• _ASSIGNMENT_: Check the listing that follows and work out how many lines include "sangat". The reply is that number alone.
- - -
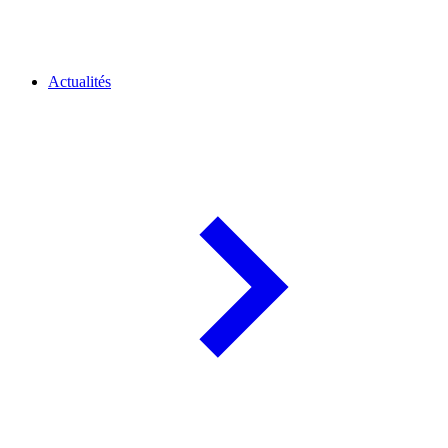
Actualités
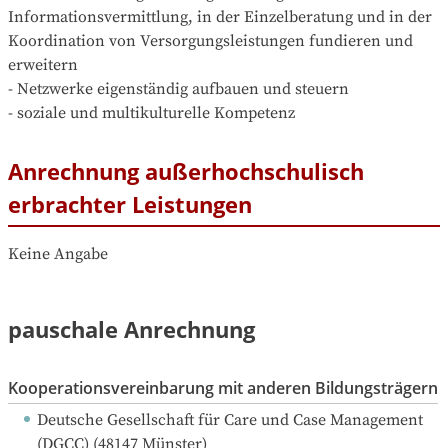
Informationsvermittlung, in der Einzelberatung und in der 
Koordination von Versorgungsleistungen fundieren und 
erweitern

- Netzwerke eigenständig aufbauen und steuern

- soziale und multikulturelle Kompetenz
Anrechnung außerhochschulisch
erbrachter Leistungen
Keine Angabe
pauschale Anrechnung
Kooperationsvereinbarung mit anderen Bildungsträgern
Deutsche Gesellschaft für Care und Case Management 
(DGCC)
 (
48147
Münster
)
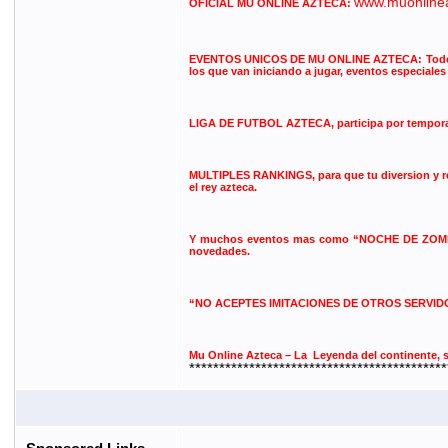
www.muonline
OFICIAL MU ONLINE AZTECA:
EVENTOS UNICOS DE MU ONLINE AZTECA: Todos lo
los que van iniciando a jugar, eventos especiale
LIGA DE FUTBOL AZTECA, participa por temporadas
MULTIPLES RANKINGS, para que tu diversion y reto 
el rey azteca.
Y muchos eventos mas como “NOCHE DE ZOMBIES”
novedades.
“NO ACEPTES IMITACIONES DE OTROS SERVI
Mu Online Azteca – La Leyenda del continente
*******************************************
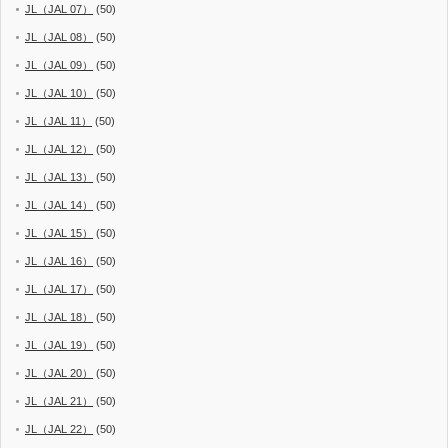
JL（JAL 07）
(50)
JL（JAL 08）
(50)
JL（JAL 09）
(50)
JL（JAL 10）
(50)
JL（JAL 11）
(50)
JL（JAL 12）
(50)
JL（JAL 13）
(50)
JL（JAL 14）
(50)
JL（JAL 15）
(50)
JL（JAL 16）
(50)
JL（JAL 17）
(50)
JL（JAL 18）
(50)
JL（JAL 19）
(50)
JL（JAL 20）
(50)
JL（JAL 21）
(50)
JL（JAL 22）
(50)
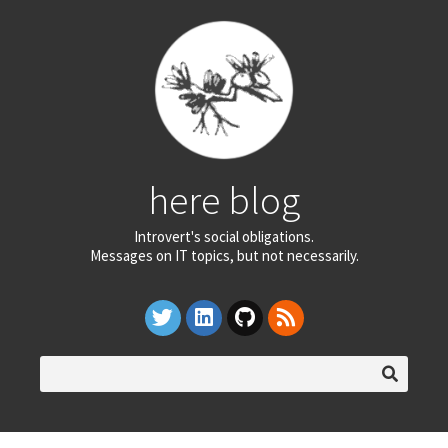
here blog
Introvert's social obligations.
Messages on IT topics, but not necessarily.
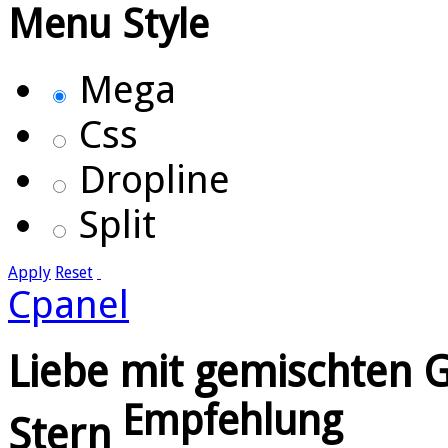
Menu Style
Mega
Css
Dropline
Split
Apply
Reset
Cpanel
Liebe mit gemischten G
Empfehlung
Stern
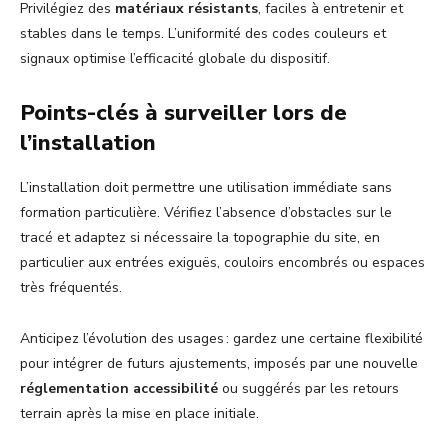
Privilégiez des
matériaux résistants
, faciles à entretenir et
stables dans le temps. L’uniformité des codes couleurs et
signaux optimise l’efficacité globale du dispositif.
Points-clés à surveiller lors de
l’installation
L’installation doit permettre une utilisation immédiate sans
formation particulière. Vérifiez l’absence d’obstacles sur le
tracé et adaptez si nécessaire la topographie du site, en
particulier aux entrées exiguës, couloirs encombrés ou espaces
très fréquentés.
Anticipez l’évolution des usages : gardez une certaine flexibilité
pour intégrer de futurs ajustements, imposés par une nouvelle
réglementation accessibilité
ou suggérés par les retours
terrain après la mise en place initiale.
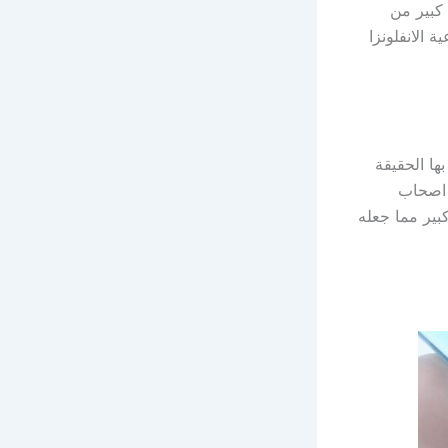
 كبير من
 الانفلونزا
ها الحقيقة
 اصحاب
بير مما جعله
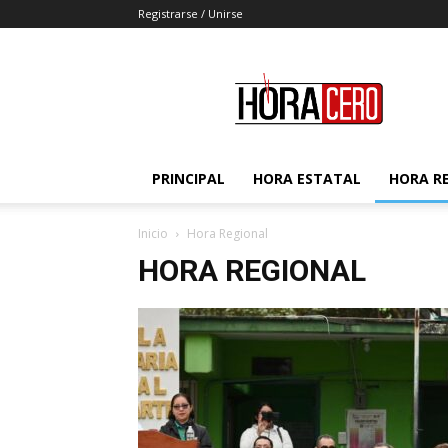
Registrarse / Unirse
Hora
Cero
PRINCIPAL
HORA ESTATAL
HORA R
Inicio
Hora Regional
HORA REGIONAL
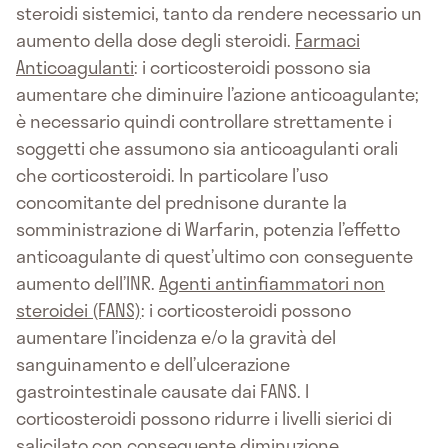
steroidi sistemici, tanto da rendere necessario un
aumento della dose degli steroidi.
Farmaci
Anticoagulanti
: i corticosteroidi possono sia
aumentare che diminuire l’azione anticoagulante;
è necessario quindi controllare strettamente i
soggetti che assumono sia anticoagulanti orali
che corticosteroidi. In particolare l’uso
concomitante del prednisone durante la
somministrazione di Warfarin, potenzia l’effetto
anticoagulante di quest’ultimo con conseguente
aumento dell’INR.
Agenti antinfiammatori non
steroidei (FANS)
: i corticosteroidi possono
aumentare l’incidenza e/o la gravità del
sanguinamento e dell’ulcerazione
gastrointestinale causate dai FANS. I
corticosteroidi possono ridurre i livelli sierici di
salicilato con conseguente diminuzione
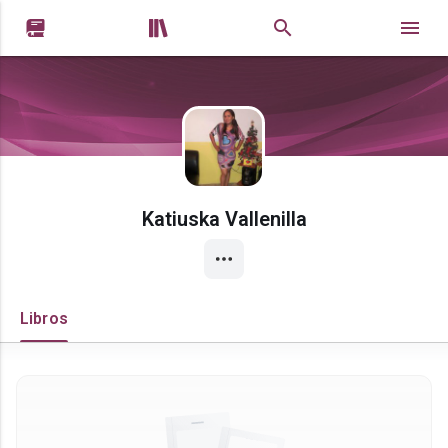


Katiuska Vallenilla
Libros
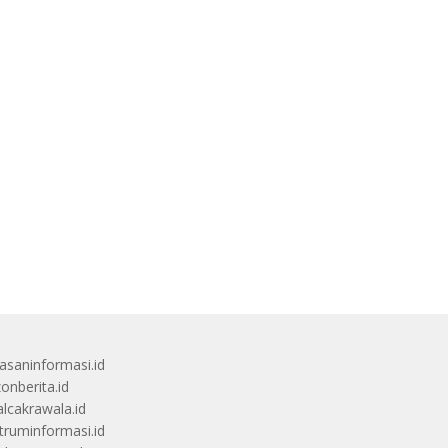
saninformasi.id
zonberita.id
alcakrawala.id
truminformasi.id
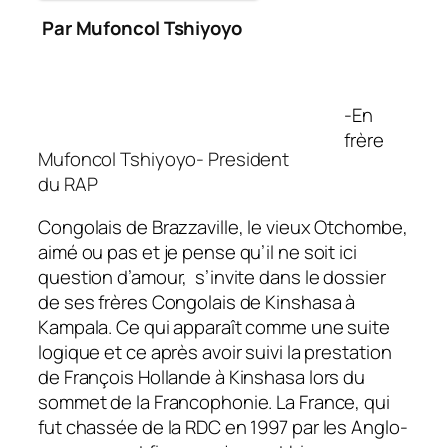
Par Mufoncol Tshiyoyo
-En
frère
Mufoncol Tshiyoyo- President
du RAP
Congolais de Brazzaville, le vieux Otchombe,
aimé ou pas et je pense qu’il ne soit ici
question d’amour, s’invite dans le dossier
de ses frères Congolais de Kinshasa à
Kampala. Ce qui apparaît comme une suite
logique et ce après avoir suivi la prestation
de François Hollande à Kinshasa lors du
sommet de la Francophonie. La France, qui
fut chassée de la RDC en 1997 par les Anglo-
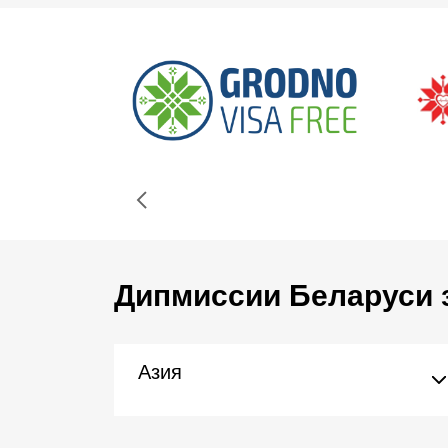
Дипмиссии Беларуси 
Азия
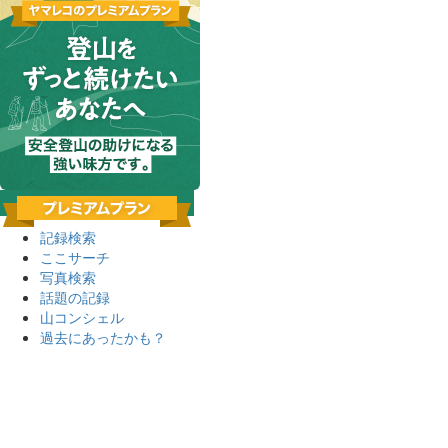
記録検索
ここサーチ
写真検索
話題の記録
山コンシェル
過去にあったかも？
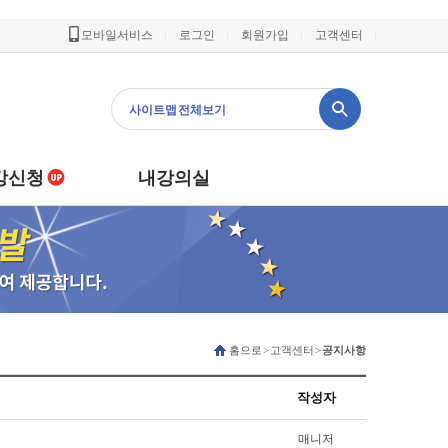
모바일서비스
로그인
회원가입
고객센터
사이트맵 전체보기
강신청
내강의실
홈으로 > 고객센터 >
공지사항
작성자
매니저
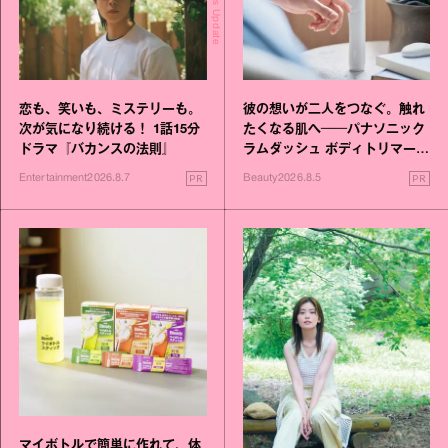
Today's Update
恋も、笑いも、ミステリーも。
彼の想いが二人をつなぐ。触れ
次が気になり続ける！ 1話15分
たくなる肌へ──パナソニック
ドラマ『バカンスの法則』
ラムダッシュ ボディトリマーが
進化！
PR
PR
Entertainment
2026.8.7
Beauty
2026.8.5
マイボトルで簡単に作れて、体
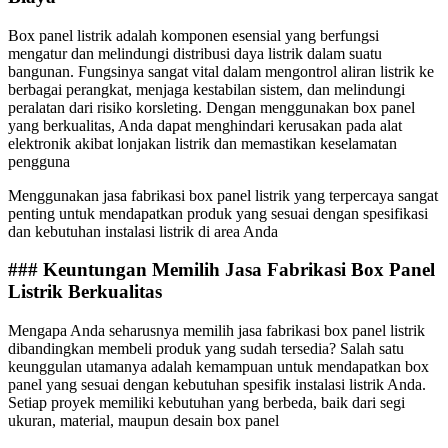
Box panel listrik adalah komponen esensial yang berfungsi
mengatur dan melindungi distribusi daya listrik dalam suatu
bangunan. Fungsinya sangat vital dalam mengontrol aliran listrik ke
berbagai perangkat, menjaga kestabilan sistem, dan melindungi
peralatan dari risiko korsleting. Dengan menggunakan box panel
yang berkualitas, Anda dapat menghindari kerusakan pada alat
elektronik akibat lonjakan listrik dan memastikan keselamatan
pengguna
Menggunakan jasa fabrikasi box panel listrik yang terpercaya sangat
penting untuk mendapatkan produk yang sesuai dengan spesifikasi
dan kebutuhan instalasi listrik di area Anda
### Keuntungan Memilih Jasa Fabrikasi Box Panel
Listrik Berkualitas
Mengapa Anda seharusnya memilih jasa fabrikasi box panel listrik
dibandingkan membeli produk yang sudah tersedia? Salah satu
keunggulan utamanya adalah kemampuan untuk mendapatkan box
panel yang sesuai dengan kebutuhan spesifik instalasi listrik Anda.
Setiap proyek memiliki kebutuhan yang berbeda, baik dari segi
ukuran, material, maupun desain box panel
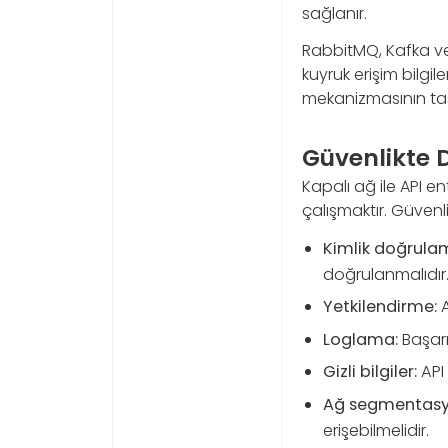
sağlanır.
RabbitMQ, Kafka veya
kuyruk erişim bilgi
mekanizmasının ta
Güvenlikte 
Kapalı ağ ile API 
çalışmaktır. Güvenl
Kimlik doğrula
doğrulanmalıdır
Yetkilendirme:
A
Loglama:
Başarıl
Gizli bilgiler:
API 
Ağ segmentasy
erişebilmelidir.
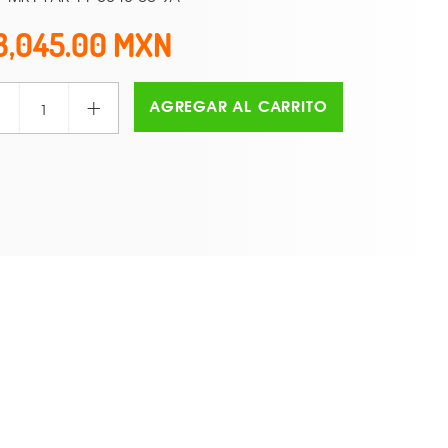
3,045.00
+
AGREGAR AL CARRITO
- - -
• _EXPECTED OUTPUT_: 2